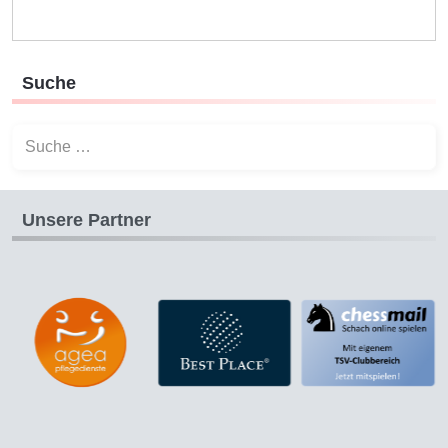
Suche
Suchen
Unsere Partner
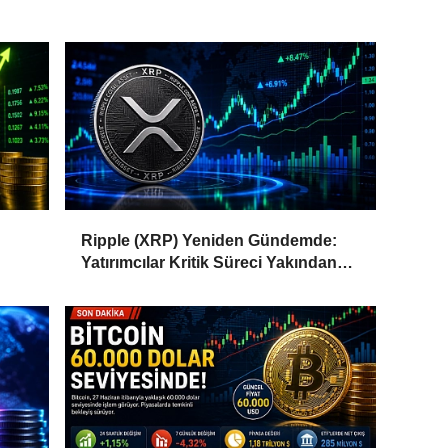
Ripple (XRP) Yeniden Gündemde:
Yatırımcılar Kritik Süreci Yakından
Takip Ediyor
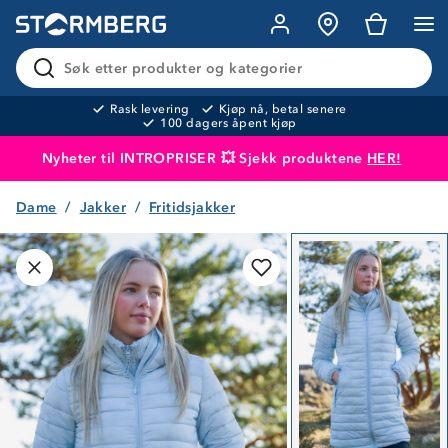
Søk etter produkter og kategorier
Rask levering
Kjøp nå, betal senere
100 dagers åpent kjøp
Nyheter til INTROPRISER 💥 Sjekk produktene
HER!
Dame
Jakker
Fritidsjakker
Produktet er lagt i handlekurven
Til kassen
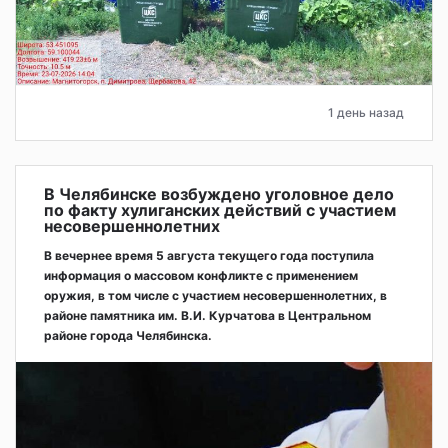
1 день назад
В Челябинске возбуждено уголовное дело
по факту хулиганских действий с участием
несовершеннолетних
В вечернее время 5 августа текущего года поступила
информация о массовом конфликте с применением
оружия, в том числе с участием несовершеннолетних, в
районе памятника им. В.И. Курчатова в Центральном
районе города Челябинска.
***
### PROMPT
Pictures stay out. Print the data exactly, from its first line through the line containing "В Челябинске возбуждено уголовное дело".

### THE ANSWER
Suche
Suchen
Unsere Partner
Ripple (XRP) Yeniden Gündemde:
Yatırımcılar Kritik Süreci Yakından
Takip Ediyor
Søk etter produkter og kategorier
Rask levering
Kjøp nå, betal senere
100 dagers åpent kjøp
Nyheter til INTROPRISER 💥 Sjekk produktene
HER!
Dame
Jakker
Fritidsjakker
Produktet er lagt i handlekurven
Til kassen
1 день назад
В Челябинске возбуждено уголовное дело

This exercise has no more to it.